ASSIGNMENT
Using the data below, restate exactly every line from the one with "করে আর্জেন্টিনায় যোগদান" up to and including the one with "регистрации заявки (внесения". No picture belongs in it.

Saved entries
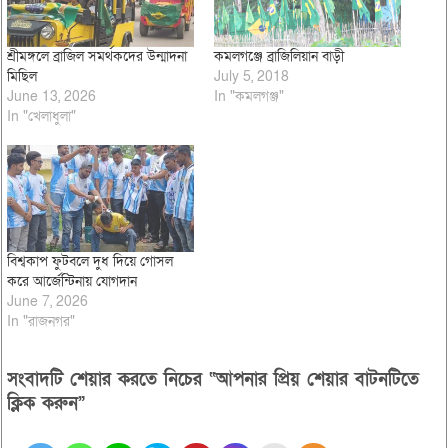
শ্রীমঙ্গলে ব্রাজিল সমর্থকদের উন্মাদনা
কমলগঞ্জে ব্রাজিলিয়ান বাড়ী
মিছিল
July 5, 2018
June 13, 2026
In "কমলগঞ্জ"
In "খেলাধুলা"
বিশ্বকাপ ফুটবলে দুধ দিয়ে গোসল
করে আর্জেন্টিনায় যোগদান
June 7, 2026
In "রাজনগর"
সংবাদটি শেয়ার করতে নিচের “আপনার প্রিয় শেয়ার বাটনটিতে
ক্লিক করুন”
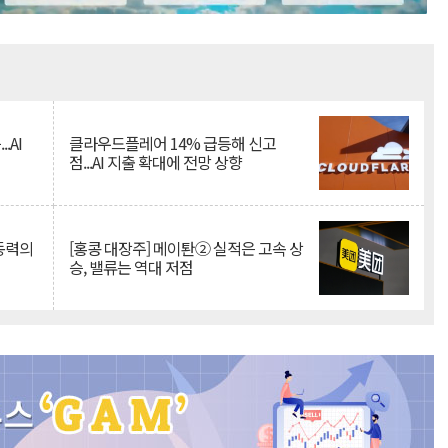
Mute
.AI
클라우드플레어 14% 급등해 신고
점...AI 지출 확대에 전망 상향
 동력의
[홍콩 대장주] 메이퇀② 실적은 고속 상
승, 밸류는 역대 저점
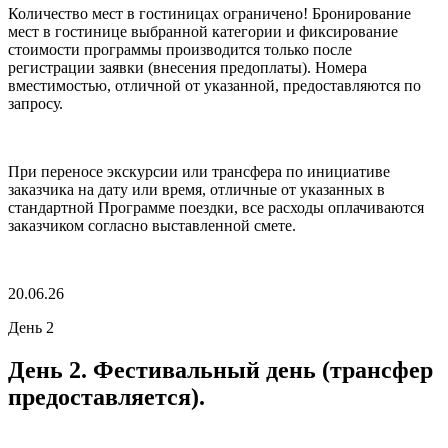
Количество мест в гостиницах ограничено! Бронирование
мест в гостинице выбранной категории и фиксирование
стоимости программы производится только после
регистрации заявки (внесения предоплаты). Номера
вместимостью, отличной от указанной, предоставляются по
запросу.
При переносе экскурсии или трансфера по инициативе
заказчика на дату или время, отличные от указанных в
стандартной Программе поездки, все расходы оплачиваются
заказчиком согласно выставленной смете.
20.06.26
День 2
День 2. Фестивальный день (трансфер
предоставляется).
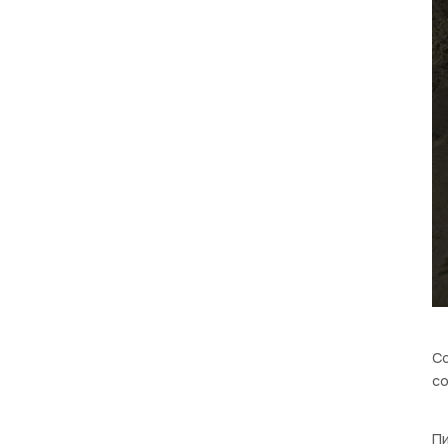
Со
со
Пи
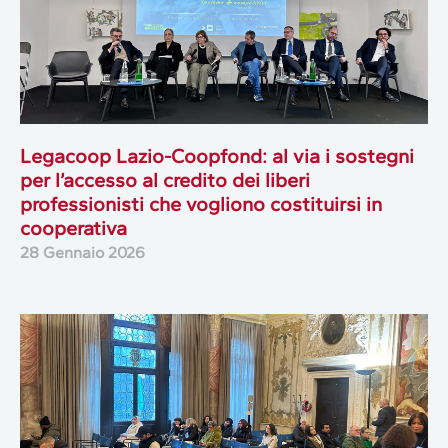
Legacoop Lazio-Coopfond: al via i sostegni
per l’accesso al credito dei liberi
professionisti che vogliono costituirsi in
cooperativa
28 Gennaio 2026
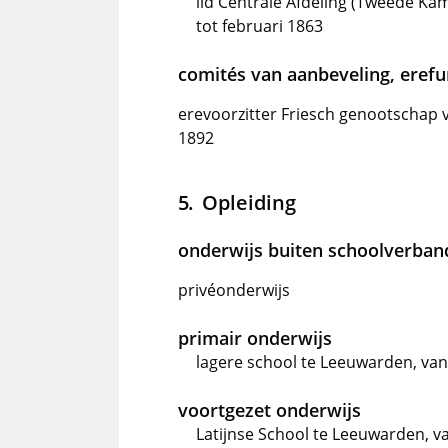
lid Centrale Afdeling (Tweede K
tot februari 1863
comités van aanbeveling, erefun
erevoorzitter Friesch genootschap 
1892
Opleiding
onderwijs buiten schoolverban
privéonderwijs
primair onderwijs
lagere school te Leeuwarden, van
voortgezet onderwijs
Latijnse School te Leeuwarden, v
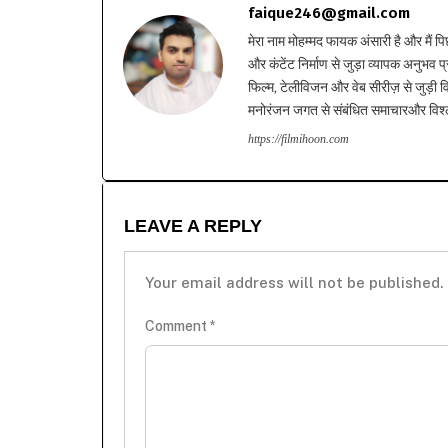
faique246@gmail.com
मेरा नाम मोहम्मद फायक अंसारी है और मैं पि
और कंटेंट निर्माण से जुड़ा व्यापक अनुभव प्
फिल्म, टेलीविजन और वेब सीरीज़ से जुड़ी वि
मनोरंजन जगत से संबंधित समाचारऔर विश्ले
https://filmihoon.com
LEAVE A REPLY
Your email address will not be published.
Comment
*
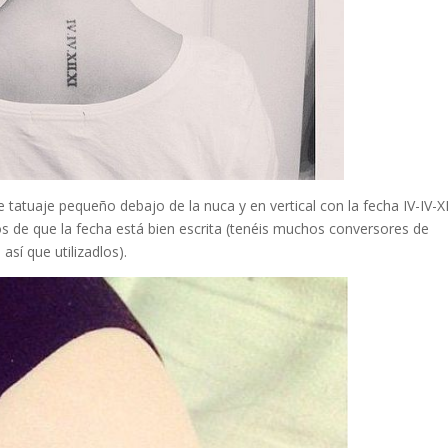
tuaje pequeño debajo de la nuca y en vertical con la fecha IV-IV-XI
 de que la fecha está bien escrita (tenéis muchos conversores de
sí que utilizadlos).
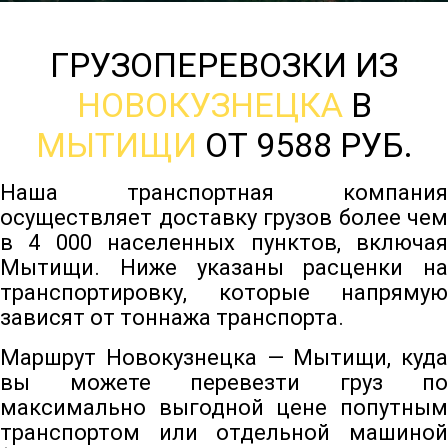
ГРУЗОПЕРЕВОЗКИ ИЗ
НОВОКУЗНЕЦКА
В
МЫТИЩИ
ОТ 9588 РУБ.
Наша транспортная компания
осуществляет доставку грузов более чем
в 4 000 населенных пунктов, включая
Мытищи. Ниже указаны расценки на
транспортировку, которые напрямую
зависят от тоннажа транспорта.
Маршрут Новокузнецка — Мытищи, куда
вы можете перевезти груз по
максимально выгодной цене попутным
транспортом или отдельной машиной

WRITTEN SOLUTION
করে আর্জেন্টিনায় যোগদান
June 7, 2026
In "রাজনগর"
সংবাদটি শেয়ার করতে নিচের “আপনার প্রিয় শেয়ার বাটনটিতে
ক্লিক করুন”
Mute
.AI
클라우드플레어 14% 급등해 신고
점...AI 지출 확대에 전망 상향
 동력의
[홍콩 대장주] 메이퇀② 실적은 고속 상
승, 밸류는 역대 저점
Количество мест в гостиницах ограничено! Бронирование
мест в гостинице выбранной категории и фиксирование
стоимости программы производится только после
регистрации заявки (внесения предоплаты). Номера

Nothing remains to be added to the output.